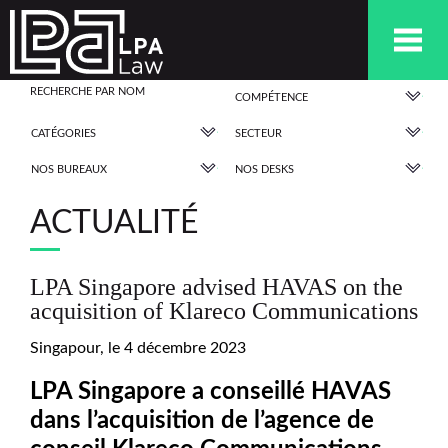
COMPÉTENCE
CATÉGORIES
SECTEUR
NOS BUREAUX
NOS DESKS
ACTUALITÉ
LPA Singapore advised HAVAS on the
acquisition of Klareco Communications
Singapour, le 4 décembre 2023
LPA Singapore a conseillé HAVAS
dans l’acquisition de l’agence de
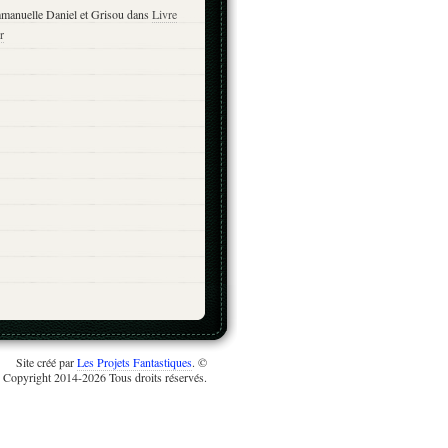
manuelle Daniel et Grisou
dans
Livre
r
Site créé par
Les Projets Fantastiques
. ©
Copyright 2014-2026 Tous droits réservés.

○ ○ ○

▶ [WORK TASK] From the line holding "dans l’acquisition de l’agence de" to the final line of the data above, give each line again exactly, both ends included, and drop the pictures.

▶ [RESULT OF THE TASK]
dans l’acquisition de l’agence de
manuelle Daniel et Grisou
dans
Livre
r
Site créé par
Les Projets Fantastiques
. ©
Copyright 2014-2026 Tous droits réservés.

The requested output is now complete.